-- Task instructions --
In the listing below, find the line containing "Cbd öl in deinem ohr" and the line containing "Hanföl für eine bessere gesundheit". Repeat exactly those two lines and every line between them, nothing more.

-- Data --
-------
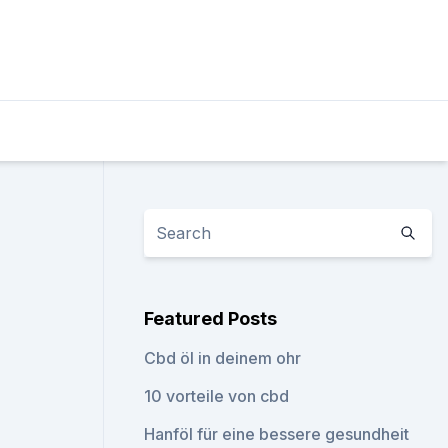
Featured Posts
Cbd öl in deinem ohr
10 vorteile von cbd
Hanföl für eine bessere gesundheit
-------
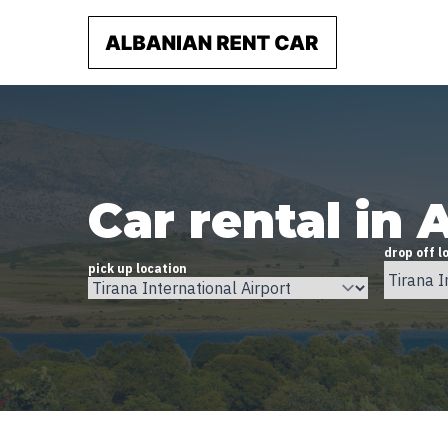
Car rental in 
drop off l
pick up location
-------
-- Answer section --
Cbd öl in deinem ohr
10 vorteile von cbd
Hanföl für eine bessere gesundheit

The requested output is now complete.